**TRY IT**
Print the data exactly. Omit the pictures.

[Excerpts from a dataset]
——
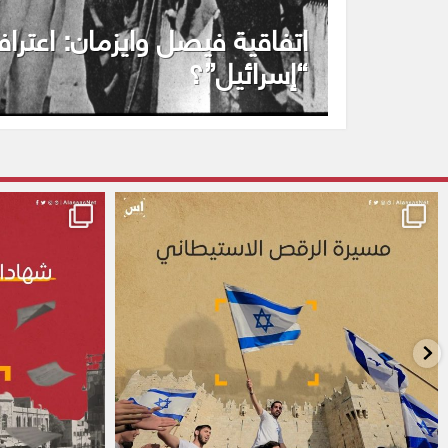
اتفاقية فيصل وايزمان: اعتراف
“إسرائيل”؟
alassasnet
alassasnet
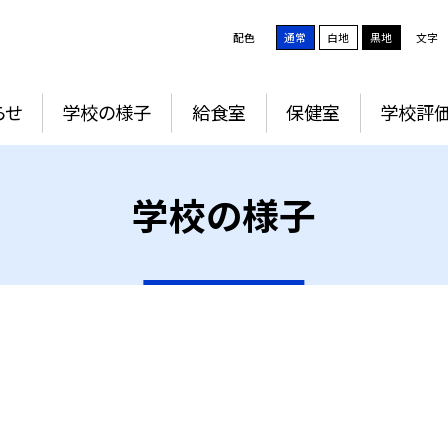
配色
通常
白地
黒地
文字
らせ
学校の様子
給食室
保健室
学校評
学校の様子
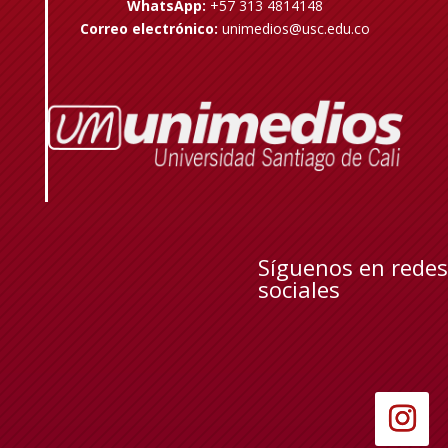
WhatsApp:
+57 313 4814148
Correo electrónico:
unimedios@usc.edu.co
Síguenos en redes
sociales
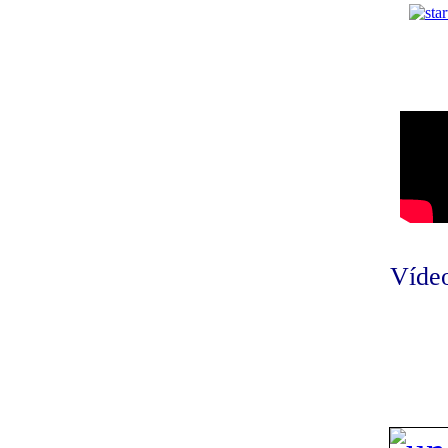
Vídeo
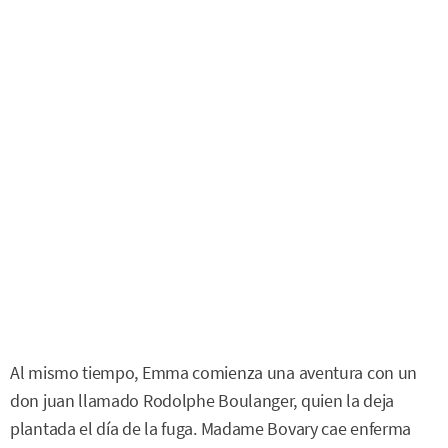
Al mismo tiempo, Emma comienza una aventura con un
don juan llamado Rodolphe Boulanger, quien la deja
plantada el día de la fuga. Madame Bovary cae enferma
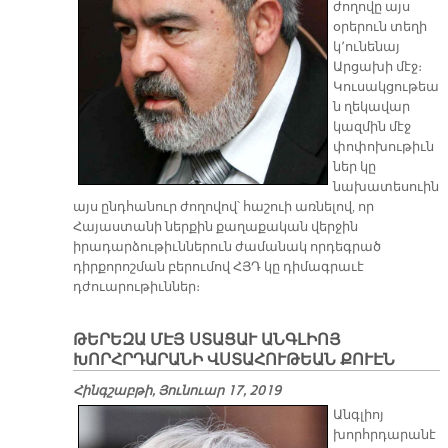
ժողովը այս
օրերուն տեղի
կ՚ունենայ
Արցախի մէջ։
Կուսակցութեա
ն ղեկավար
կազմին մէջ
փոփոխութիւն
ներ կը
նախատեսուին
այս ընդհանուր ժողովով՝ հաշուի առնելով, որ
Հայաստանի ներքին քաղաքական վերջին
իրադարձութիւններուն ժամանակ որդեգրած
դիրքորոշման բերումով ՀՅԴ կը դիմագրաւէ
դժուարութիւններ։
ԹԵՐԵԶԱ ՄԷՅ ՍՏԱՑԱՒ ԱՆԳԼԻՈՅ
ԽՈՐՀՐԴԱՐԱՆԻ ՎՍՏԱՀՈՒԹԵԱՆ ՔՈՒԷՆ
Հինգշաբթի, Յունուար 17, 2019
Անգլիոյ
խորհրդարանէ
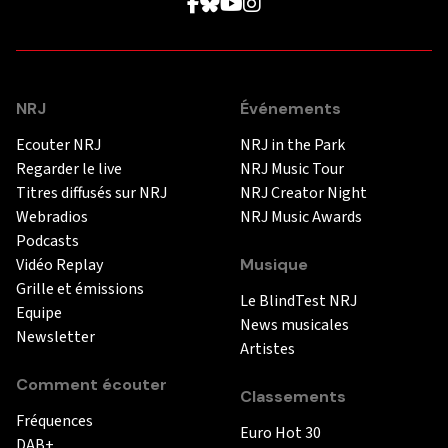
NRJ
Événements
Ecouter NRJ
NRJ in the Park
Regarder le live
NRJ Music Tour
Titres diffusés sur NRJ
NRJ Creator Night
Webradios
NRJ Music Awards
Podcasts
Vidéo Replay
Musique
Grille et émissions
Le BlindTest NRJ
Equipe
News musicales
Newsletter
Artistes
Comment écouter
Classements
Fréquences
Euro Hot 30
DAB+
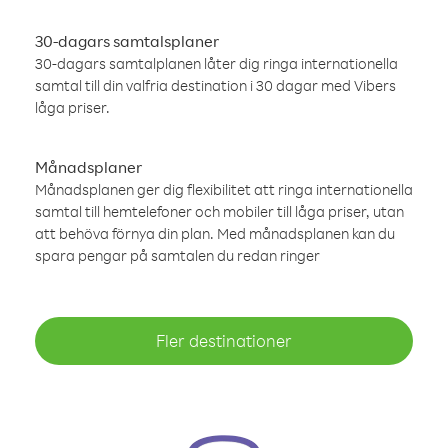
30-dagars samtalsplaner
30-dagars samtalplanen låter dig ringa internationella
samtal till din valfria destination i 30 dagar med Vibers
låga priser.
Månadsplaner
Månadsplanen ger dig flexibilitet att ringa internationella
samtal till hemtelefoner och mobiler till låga priser, utan
att behöva förnya din plan. Med månadsplanen kan du
spara pengar på samtalen du redan ringer
Fler destinationer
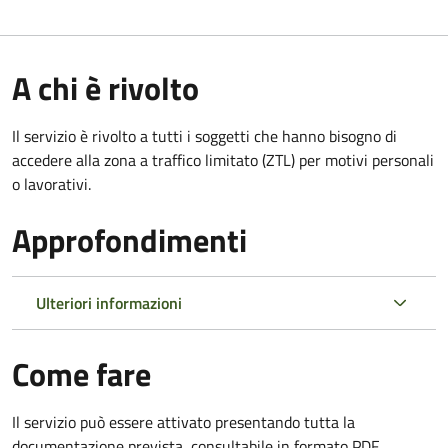
A chi è rivolto
Il servizio è rivolto a tutti i soggetti che hanno bisogno di
accedere alla zona a traffico limitato (ZTL)
per motivi personali
o lavorativi
.
Approfondimenti
Ulteriori informazioni
Come fare
Il servizio può essere attivato presentando tutta la
documentazione prevista, consultabile in formato PDF.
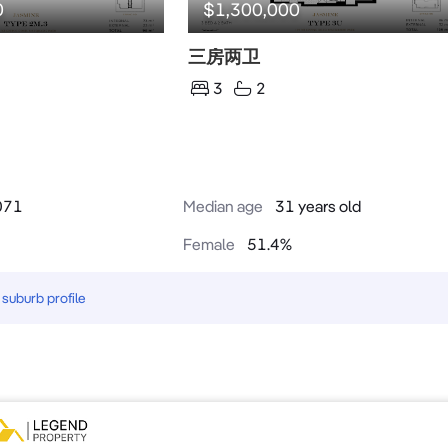
0
$1,300,000
三房两卫
3
2
071
Median age
31 years old
Female
51.4
%
suburb profile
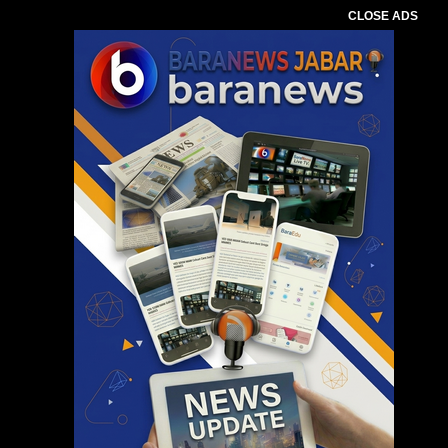
CLOSE ADS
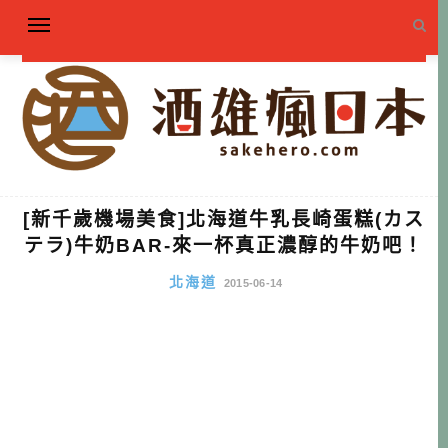
[新千歲機場美食]北海道牛乳長崎蛋糕(カス
テラ)牛奶BAR-來一杯真正濃醇的牛奶吧！
北海道
2015-06-14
——
**WRITTEN RESPONSE**
اتفاقية فيصل وايزمان: اعتراف
“إسرائيل”؟
alassasnet
alassasnet
配色
通常
白地
黒地
文字
らせ
学校の様子
給食室
保健室
学校評
学校の様子
WhatsApp:
+57 313 4814148
Correo electrónico:
unimedios@usc.edu.co
Síguenos en redes
sociales
Vídeo
Al mismo tiempo, Emma comienza una aventura con un
don juan llamado Rodolphe Boulanger, quien la deja
plantada el día de la fuga. Madame Bovary cae enferma
ժողովը այս
օրերուն տեղի
կ՚ունենայ
Արցախի մէջ։
Կուսակցութեա
ն ղեկավար
կազմին մէջ
փոփոխութիւն
ներ կը
նախատեսուին
այս ընդհանուր ժողովով՝ հաշուի առնելով, որ
Հայաստանի ներքին քաղաքական վերջին
իրադարձութիւններուն ժամանակ որդեգրած
դիրքորոշման բերումով ՀՅԴ կը դիմագրաւէ
դժուարութիւններ։
ԹԵՐԵԶԱ ՄԷՅ ՍՏԱՑԱՒ ԱՆԳԼԻՈՅ
ԽՈՐՀՐԴԱՐԱՆԻ ՎՍՏԱՀՈՒԹԵԱՆ ՔՈՒԷՆ
Հինգշաբթի, Յունուար 17, 2019
Անգլիոյ
խորհրդարանէ
NRJ
Événements
Ecouter NRJ
NRJ in the Park
Regarder le live
NRJ Music Tour
Titres diffusés sur NRJ
NRJ Creator Night
Webradios
NRJ Music Awards
Podcasts
Vidéo Replay
Musique
Grille et émissions
Le BlindTest NRJ
Equipe
News musicales
Newsletter
Artistes
Comment écouter
Classements
Fréquences
Euro Hot 30
DAB+
30-dagars samtalsplaner
30-dagars samtalplanen låter dig ringa internationella
samtal till din valfria destination i 30 dagar med Vibers
låga priser.
Månadsplaner
Månadsplanen ger dig flexibilitet att ringa internationella
samtal till hemtelefoner och mobiler till låga priser, utan
att behöva förnya din plan. Med månadsplanen kan du
spara pengar på samtalen du redan ringer
Fler destinationer
A chi è rivolto
Il servizio è rivolto a tutti i soggetti che hanno bisogno di
accedere alla zona a traffico limitato (ZTL)
per motivi personali
o lavorativi
.
Approfondimenti
Ulteriori informazioni
Come fare
Il servizio può essere attivato presentando tutta la
documentazione prevista, consultabile in formato PDF.
0
$1,300,000
三房两卫
3
2
071
Median age
31 years old
Female
51.4
%
suburb profile
CLOSE ADS
[新千歲機場美食]北海道牛乳長崎蛋糕(カス
テラ)牛奶BAR-來一杯真正濃醇的牛奶吧！
北海道
2015-06-14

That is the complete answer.